Dataset entries
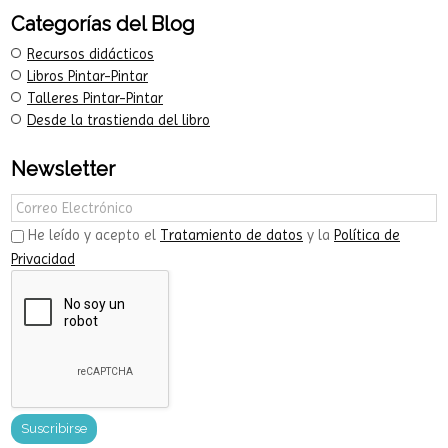
Categorías del Blog
Recursos didácticos
Libros Pintar-Pintar
Talleres Pintar-Pintar
Desde la trastienda del libro
Newsletter
He leído y acepto el
Tratamiento de datos
y la
Política de
Privacidad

EXERCISE: Reproduce each line of the records above, exactly and without pictures.

YOUR SOLUTION:
Categorías del Blog
Recursos didácticos
Libros Pintar-Pintar
Talleres Pintar-Pintar
Desde la trastienda del libro
Newsletter
He leído y acepto el
Tratamiento de datos
y la
Política de
Privacidad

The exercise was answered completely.